[Update: I walked into a South Philly CVS and saw that headline again, screaming at me in bold white caps, and I thought oh no, race war, end of the world!]
It’s hard to read Philadelphia Magazine‘s March cover piece, “Being White in Philly,” by Robert Huber, as anything more than an exercise in cynicism. Huber had to know that his confused personal impressions regarding race relations didn’t add up to an actual story. And his editor surely saw that the piece was ill-conceived and unresolved, more likely to stir up resentment than encourage dialogue between black and white city residents.
Maybe you’re reading this and thinking OK, Philly Mag has been publishing variations on the same racist theme for decades, so why bother commenting on it? I guess because the article seems so disingenuous. Huber affects the “why can’t we all get along” tone of a white Rodney King, but with little bombs of condescension that could only have been meant to provoke:
But like many people, I yearn for much more: that I could feel the freedom to speak to my African-American neighbors about, say, not only my concerns for my son’s safety living around Temple, but how the inner city needs to get its act together.
Substituting “inner city” makes Huber’s generalization seem even more insulting than it would have if he’d used “blacks.” His professed yearning to speak to his black neighbors reminds us that he didn’t quote, and perhaps didn’t even speak with, any black Philadelphians while doing his research, if you can call it that.

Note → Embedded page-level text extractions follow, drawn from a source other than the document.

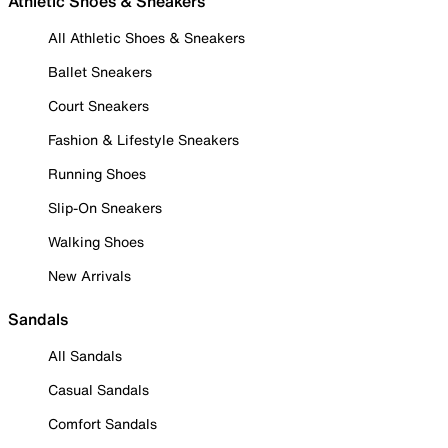
Athletic Shoes & Sneakers
All Athletic Shoes & Sneakers
Ballet Sneakers
Court Sneakers
Fashion & Lifestyle Sneakers
Running Shoes
Slip-On Sneakers
Walking Shoes
New Arrivals
Sandals
All Sandals
Casual Sandals
Comfort Sandals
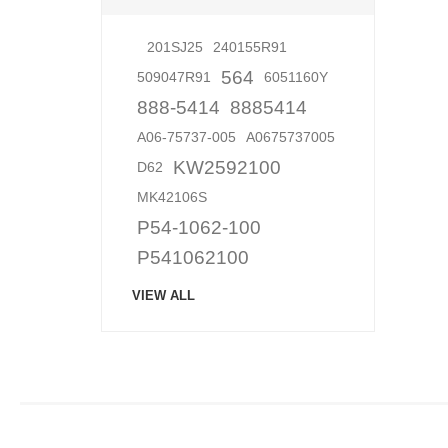
201SJ25
240155R91
564
509047R91
6051160Y
888-5414
8885414
A06-75737-005
A0675737005
KW2592100
D62
MK42106S
P54-1062-100
P541062100
VIEW ALL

The article will piss off blacks while appealing to the magazine’s core demographic — reasonably well-off and well-educated whites who respond to ads for luxury cars and liposuction. Huber and Philly Mag are saying it’s OK for these whites to think of themselves as tolerant despite their fear and loathing of blacks; that it’s only natural to feel this way about people who, after all these years, still can’t get their act together.
Huber was writing more about class than race, but acknowledging this fact would have called attention to the superficiality of his analysis. He offers a brief history of white flight from Philly, but mentions none of the underlying socioeconomic factors — red-lining, gentrification, wage stagnation, de-industrialization, etc. — that have widened the gulf not only between whites and blacks but also between the well-off and poor of both races.

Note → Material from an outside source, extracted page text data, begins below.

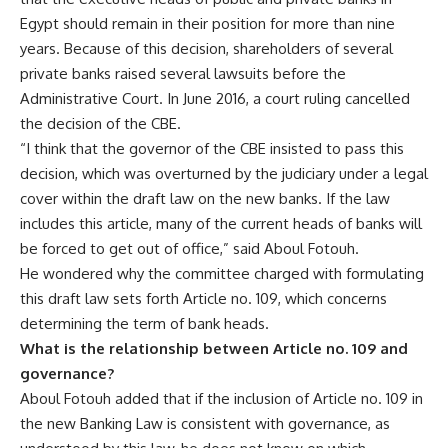
Egypt should remain in their position for more than nine
years. Because of this decision, shareholders of several
private banks raised several lawsuits before the
Administrative Court. In June 2016, a court ruling cancelled
the decision of the CBE.
“I think that the governor of the CBE insisted to pass this
decision, which was overturned by the judiciary under a legal
cover within the draft law on the new banks. If the law
includes this article, many of the current heads of banks will
be forced to get out of office,” said Aboul Fotouh.
He wondered why the committee charged with formulating
this draft law sets forth Article no. 109, which concerns
determining the term of bank heads.
What is the relationship between Article no. 109 and
governance?
Aboul Fotouh added that if the inclusion of Article no. 109 in
the new Banking Law is consistent with governance, as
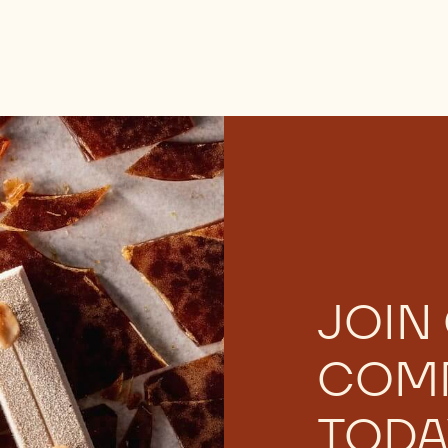
JOIN
COM
TODA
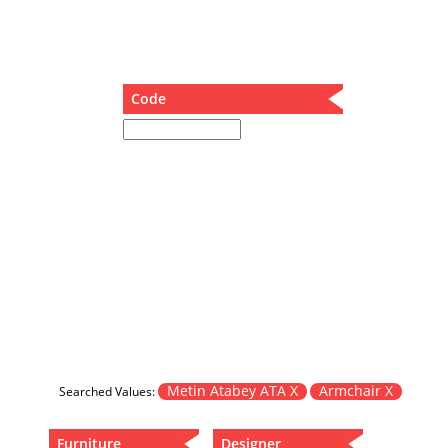
Dining Table
Holding Bad in Cupboard
Lounge Chair
Meeting Table
Code
Music Box
Nesting Table
Newspaper rack and coffee table
Nightstand
Separator
Service Table
Sideboard
Sofa
Stool
Stool-Coffee Table
Vanity
Wall Hanger
Metin Atabey ATA X
Armchair X
Searched Values:
Wardrobe
Furniture
Designer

I was there, growing up in a Philly neighborhood that was transitioning from white to black in the 1960s-1970s, running with other white kids who were engaged in an ongoing street war with black kids. All the shootings and stabbings were manifestations of forces that all of us, black and white, couldn’t control or even understand.
Articles like “Being White In Philly” do nothing to shed light on why these forces persist. But such articles do boost print sales and online traffic, and that’s the bottom line.
Footnote: I like this from Stephen Marche, in 2011:
More than anything else, class now determines Americans’ fates. The old inequalities — racism, sexism, homophobia — are increasingly antiquated. Women are threatening to overwhelm men in the workplace, and the utter collapse of the black lower middle class in the age of Obama — a catastrophe for the African-American community — has little to do with prejudice and everything to do with brute economics. Who wins and who loses has become simplified, purified: those who own and those who don’t.